▶ _Task statement_
Type the entries out again exactly as they read, but leave every picture behind.
### Records to use ###
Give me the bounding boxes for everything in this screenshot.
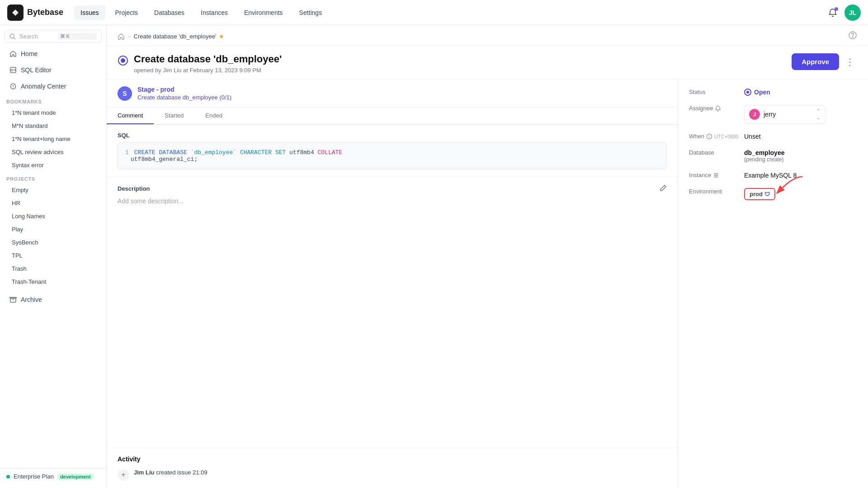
bookmark-mn-standard[interactable]: M*N standard bbox=[3, 120, 104, 132]
breadcrumb-separator: > bbox=[127, 33, 131, 40]
sql-editor-label: SQL Editor bbox=[21, 66, 52, 74]
issue-title: Create database 'db_employee' bbox=[134, 53, 786, 65]
sidebar-item-home[interactable]: Home bbox=[3, 46, 104, 61]
stage-sub-link[interactable]: Create database db_employee (0/1) bbox=[137, 94, 231, 101]
when-label: When UTC+0800 bbox=[689, 133, 739, 140]
stage-info: Stage - prod Create database db_employee… bbox=[137, 86, 231, 101]
sql-label: SQL bbox=[118, 132, 667, 139]
stage-bar: S Stage - prod Create database db_employ… bbox=[107, 80, 678, 108]
search-placeholder: Search bbox=[19, 33, 54, 40]
desc-label: Description bbox=[118, 185, 150, 192]
approve-button[interactable]: Approve bbox=[792, 53, 839, 70]
notification-dot bbox=[835, 7, 838, 11]
breadcrumb-home-icon[interactable] bbox=[118, 33, 125, 40]
database-value: db_employee (pending create) bbox=[744, 149, 784, 163]
sql-kw-create: CREATE DATABASE bbox=[134, 149, 191, 156]
sidebar-item-sql-editor[interactable]: SQL Editor bbox=[3, 62, 104, 78]
prop-database: Database db_employee (pending create) bbox=[689, 149, 857, 163]
notification-bell[interactable] bbox=[825, 5, 841, 21]
issue-header: Create database 'db_employee' opened by … bbox=[107, 46, 868, 80]
desc-edit-icon[interactable] bbox=[660, 184, 667, 193]
when-value: Unset bbox=[744, 133, 761, 140]
tab-comment[interactable]: Comment bbox=[107, 108, 154, 124]
project-sysbench[interactable]: SysBench bbox=[3, 236, 104, 249]
assignee-label: Assignee bbox=[689, 105, 739, 112]
stage-link[interactable]: Stage - prod bbox=[137, 86, 231, 93]
nav-instances[interactable]: Instances bbox=[194, 5, 234, 20]
home-icon bbox=[9, 50, 17, 58]
sql-code-block: 1 CREATE DATABASE `db_employee` CHARACTE… bbox=[118, 142, 667, 169]
project-play[interactable]: Play bbox=[3, 223, 104, 235]
project-hr[interactable]: HR bbox=[3, 197, 104, 209]
open-dot bbox=[744, 89, 751, 96]
search-shortcut: ⌘ K bbox=[58, 33, 97, 40]
breadcrumb-page: Create database 'db_employee' bbox=[134, 33, 217, 40]
nav-issues[interactable]: Issues bbox=[74, 5, 105, 20]
search-box[interactable]: Search ⌘ K bbox=[5, 30, 102, 43]
project-trash-tenant[interactable]: Trash-Tenant bbox=[3, 276, 104, 288]
more-options-button[interactable]: ⋮ bbox=[843, 55, 857, 69]
status-label: Status bbox=[689, 89, 739, 95]
archive-icon bbox=[9, 296, 17, 304]
nav-settings[interactable]: Settings bbox=[293, 5, 329, 20]
status-open-text: Open bbox=[754, 89, 770, 96]
when-tz: UTC+0800 bbox=[714, 134, 739, 139]
issue-title-block: Create database 'db_employee' opened by … bbox=[134, 53, 786, 74]
sidebar-item-archive[interactable]: Archive bbox=[3, 292, 104, 307]
nav-environments[interactable]: Environments bbox=[238, 5, 289, 20]
issue-sidebar-panel: Status Open Assignee bbox=[678, 80, 868, 488]
open-dot-inner bbox=[746, 91, 749, 94]
db-name: db_employee bbox=[744, 149, 784, 156]
desc-header: Description bbox=[118, 184, 667, 193]
issue-content: S Stage - prod Create database db_employ… bbox=[107, 80, 868, 488]
nav-projects[interactable]: Projects bbox=[109, 5, 145, 20]
annotation-arrow bbox=[771, 174, 807, 197]
prop-status: Status Open bbox=[689, 89, 857, 96]
assignee-select[interactable]: J jerry ⌃⌄ bbox=[744, 105, 826, 124]
anomaly-icon bbox=[9, 82, 17, 90]
activity-action: created issue 21:09 bbox=[156, 469, 207, 476]
project-long-names[interactable]: Long Names bbox=[3, 210, 104, 222]
activity-add-button[interactable]: + bbox=[118, 469, 129, 481]
env-annotation-container: prod 🛡 bbox=[744, 188, 775, 200]
projects-section: Projects bbox=[0, 172, 106, 183]
logo-icon bbox=[7, 5, 24, 21]
svg-point-6 bbox=[121, 58, 125, 63]
issue-tabs: Comment Started Ended bbox=[107, 108, 678, 125]
activity-section: Activity + Jim Liu created issue 21:09 bbox=[107, 448, 678, 488]
user-avatar[interactable]: JL bbox=[844, 5, 861, 21]
sql-kw-collate: COLLATE bbox=[318, 149, 343, 156]
when-info-icon bbox=[706, 133, 712, 140]
app-name: Bytebase bbox=[27, 8, 63, 17]
issue-actions: Approve ⋮ bbox=[792, 53, 857, 70]
desc-placeholder[interactable]: Add some description... bbox=[118, 197, 667, 205]
svg-rect-2 bbox=[10, 298, 16, 302]
sidebar-item-anomaly[interactable]: Anomaly Center bbox=[3, 79, 104, 94]
sql-linenum: 1 bbox=[125, 149, 129, 156]
sql-kw-character: CHARACTER SET bbox=[240, 149, 289, 156]
project-tpl[interactable]: TPL bbox=[3, 249, 104, 262]
shield-icon: 🛡 bbox=[764, 191, 770, 197]
project-empty[interactable]: Empty bbox=[3, 184, 104, 196]
project-trash[interactable]: Trash bbox=[3, 263, 104, 275]
help-icon[interactable] bbox=[848, 31, 857, 42]
activity-label: Activity bbox=[118, 455, 667, 463]
issue-main-panel: S Stage - prod Create database db_employ… bbox=[107, 80, 678, 488]
breadcrumb-star[interactable]: ★ bbox=[219, 33, 224, 40]
bookmark-syntax-error[interactable]: Syntax error bbox=[3, 159, 104, 171]
bookmark-sql-review[interactable]: SQL review advices bbox=[3, 146, 104, 158]
env-value: prod bbox=[750, 191, 763, 197]
environment-label: Environment bbox=[689, 188, 739, 195]
bookmark-1n-long[interactable]: 1*N tenant+long name bbox=[3, 133, 104, 145]
home-label: Home bbox=[21, 50, 38, 57]
svg-point-0 bbox=[10, 34, 14, 38]
nav-databases[interactable]: Databases bbox=[148, 5, 191, 20]
sql-collate-value: utf8mb4_general_ci; bbox=[131, 156, 198, 163]
main-content: > Create database 'db_employee' ★ Crea bbox=[107, 25, 868, 488]
bookmark-1n-tenant[interactable]: 1*N tenant mode bbox=[3, 107, 104, 119]
sidebar-footer: Enterprise Plan development bbox=[0, 468, 106, 484]
tab-started[interactable]: Started bbox=[154, 108, 194, 124]
breadcrumb: > Create database 'db_employee' ★ bbox=[107, 25, 868, 46]
tab-ended[interactable]: Ended bbox=[194, 108, 233, 124]
issue-meta: opened by Jim Liu at February 13, 2023 9… bbox=[134, 67, 786, 74]
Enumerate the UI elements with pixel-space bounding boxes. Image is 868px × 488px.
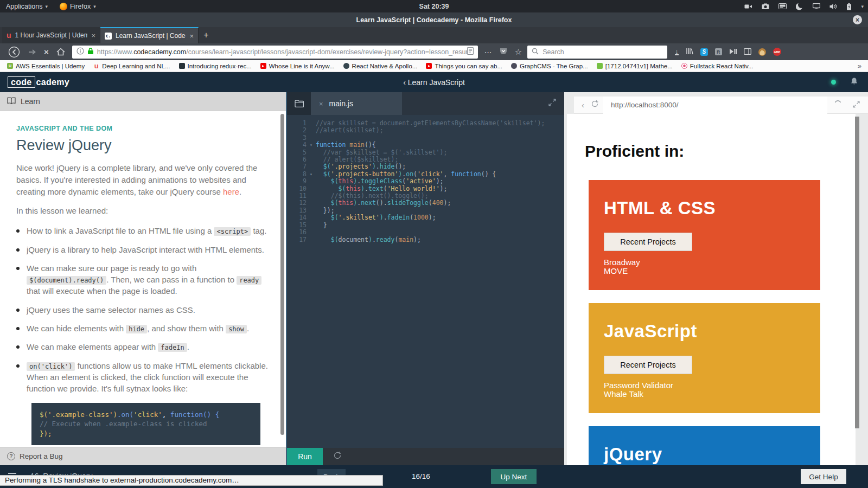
###
▶ _Result below_
Give me the bounding boxes for everything in this screenshot.
bookmark-mn-standard[interactable]: M*N standard bbox=[3, 120, 104, 132]
breadcrumb-separator: > bbox=[127, 33, 131, 40]
sql-editor-label: SQL Editor bbox=[21, 66, 52, 74]
issue-title: Create database 'db_employee' bbox=[134, 53, 786, 65]
sidebar-item-home[interactable]: Home bbox=[3, 46, 104, 61]
stage-sub-link[interactable]: Create database db_employee (0/1) bbox=[137, 94, 231, 101]
when-label: When UTC+0800 bbox=[689, 133, 739, 140]
stage-info: Stage - prod Create database db_employee… bbox=[137, 86, 231, 101]
sql-label: SQL bbox=[118, 132, 667, 139]
stage-bar: S Stage - prod Create database db_employ… bbox=[107, 80, 678, 108]
search-placeholder: Search bbox=[19, 33, 54, 40]
desc-label: Description bbox=[118, 185, 150, 192]
approve-button[interactable]: Approve bbox=[792, 53, 839, 70]
notification-dot bbox=[835, 7, 838, 11]
breadcrumb-home-icon[interactable] bbox=[118, 33, 125, 40]
database-value: db_employee (pending create) bbox=[744, 149, 784, 163]
sql-kw-create: CREATE DATABASE bbox=[134, 149, 191, 156]
sidebar-item-sql-editor[interactable]: SQL Editor bbox=[3, 62, 104, 78]
prop-database: Database db_employee (pending create) bbox=[689, 149, 857, 163]
notification-bell[interactable] bbox=[825, 5, 841, 21]
issue-header: Create database 'db_employee' opened by … bbox=[107, 46, 868, 80]
desc-edit-icon[interactable] bbox=[660, 184, 667, 193]
when-value: Unset bbox=[744, 133, 761, 140]
tab-comment[interactable]: Comment bbox=[107, 108, 154, 124]
project-sysbench[interactable]: SysBench bbox=[3, 236, 104, 249]
assignee-label: Assignee bbox=[689, 105, 739, 112]
stage-link[interactable]: Stage - prod bbox=[137, 86, 231, 93]
nav-instances[interactable]: Instances bbox=[194, 5, 234, 20]
home-icon bbox=[9, 50, 17, 58]
sql-code-block: 1 CREATE DATABASE `db_employee` CHARACTE… bbox=[118, 142, 667, 169]
project-play[interactable]: Play bbox=[3, 223, 104, 235]
project-hr[interactable]: HR bbox=[3, 197, 104, 209]
open-dot bbox=[744, 89, 751, 96]
search-shortcut: ⌘ K bbox=[58, 33, 97, 40]
breadcrumb-page: Create database 'db_employee' bbox=[134, 33, 217, 40]
nav-issues[interactable]: Issues bbox=[74, 5, 105, 20]
search-box[interactable]: Search ⌘ K bbox=[5, 30, 102, 43]
project-trash-tenant[interactable]: Trash-Tenant bbox=[3, 276, 104, 288]
more-options-button[interactable]: ⋮ bbox=[843, 55, 857, 69]
status-label: Status bbox=[689, 89, 739, 95]
archive-icon bbox=[9, 296, 17, 304]
nav-settings[interactable]: Settings bbox=[293, 5, 329, 20]
status-open-text: Open bbox=[754, 89, 770, 96]
when-tz: UTC+0800 bbox=[714, 134, 739, 139]
issue-title-block: Create database 'db_employee' opened by … bbox=[134, 53, 786, 74]
sidebar-item-archive[interactable]: Archive bbox=[3, 292, 104, 307]
nav-environments[interactable]: Environments bbox=[238, 5, 289, 20]
issue-sidebar-panel: Status Open Assignee bbox=[678, 80, 868, 488]
open-dot-inner bbox=[746, 91, 749, 94]
db-name: db_employee bbox=[744, 149, 784, 156]
desc-header: Description bbox=[118, 184, 667, 193]
issue-content: S Stage - prod Create database db_employ… bbox=[107, 80, 868, 488]
nav-projects[interactable]: Projects bbox=[109, 5, 145, 20]
annotation-arrow bbox=[771, 174, 807, 197]
prop-status: Status Open bbox=[689, 89, 857, 96]
assignee-select[interactable]: J jerry ⌃⌄ bbox=[744, 105, 826, 124]
anomaly-icon bbox=[9, 82, 17, 90]
activity-action: created issue 21:09 bbox=[156, 469, 207, 476]
project-long-names[interactable]: Long Names bbox=[3, 210, 104, 222]
activity-add-button[interactable]: + bbox=[118, 469, 129, 481]
env-annotation-container: prod 🛡 bbox=[744, 188, 775, 200]
projects-section: Projects bbox=[0, 172, 106, 183]
logo-icon bbox=[7, 5, 24, 21]
svg-point-6 bbox=[121, 58, 125, 63]
issue-tabs: Comment Started Ended bbox=[107, 108, 678, 125]
activity-section: Activity + Jim Liu created issue 21:09 bbox=[107, 448, 678, 488]
user-avatar[interactable]: JL bbox=[844, 5, 861, 21]
sql-kw-collate: COLLATE bbox=[318, 149, 343, 156]
when-info-icon bbox=[706, 133, 712, 140]
app-name: Bytebase bbox=[27, 8, 63, 17]
issue-actions: Approve ⋮ bbox=[792, 53, 857, 70]
desc-placeholder[interactable]: Add some description... bbox=[118, 197, 667, 205]
svg-rect-2 bbox=[10, 298, 16, 302]
sidebar-item-anomaly[interactable]: Anomaly Center bbox=[3, 79, 104, 94]
sql-linenum: 1 bbox=[125, 149, 129, 156]
sql-kw-character: CHARACTER SET bbox=[240, 149, 289, 156]
project-tpl[interactable]: TPL bbox=[3, 249, 104, 262]
shield-icon: 🛡 bbox=[764, 191, 770, 197]
project-empty[interactable]: Empty bbox=[3, 184, 104, 196]
project-trash[interactable]: Trash bbox=[3, 263, 104, 275]
help-icon[interactable] bbox=[848, 31, 857, 42]
activity-label: Activity bbox=[118, 455, 667, 463]
issue-main-panel: S Stage - prod Create database db_employ… bbox=[107, 80, 678, 488]
breadcrumb-star[interactable]: ★ bbox=[219, 33, 224, 40]
bookmark-syntax-error[interactable]: Syntax error bbox=[3, 159, 104, 171]
bookmark-sql-review[interactable]: SQL review advices bbox=[3, 146, 104, 158]
env-value: prod bbox=[750, 191, 763, 197]
environment-label: Environment bbox=[689, 188, 739, 195]
bookmark-1n-long[interactable]: 1*N tenant+long name bbox=[3, 133, 104, 145]
home-label: Home bbox=[21, 50, 38, 57]
svg-point-0 bbox=[10, 34, 14, 38]
nav-databases[interactable]: Databases bbox=[148, 5, 191, 20]
sql-collate-value: utf8mb4_general_ci; bbox=[131, 156, 198, 163]
main-content: > Create database 'db_employee' ★ Crea bbox=[107, 25, 868, 488]
bookmark-1n-tenant[interactable]: 1*N tenant mode bbox=[3, 107, 104, 119]
sidebar-footer: Enterprise Plan development bbox=[0, 468, 106, 484]
tab-started[interactable]: Started bbox=[154, 108, 194, 124]
breadcrumb: > Create database 'db_employee' ★ bbox=[107, 25, 868, 46]
tab-ended[interactable]: Ended bbox=[194, 108, 233, 124]
issue-meta: opened by Jim Liu at February 13, 2023 9… bbox=[134, 67, 786, 74]
Enumerate the UI elements with pixel-space bounding boxes. Image is 868px × 488px.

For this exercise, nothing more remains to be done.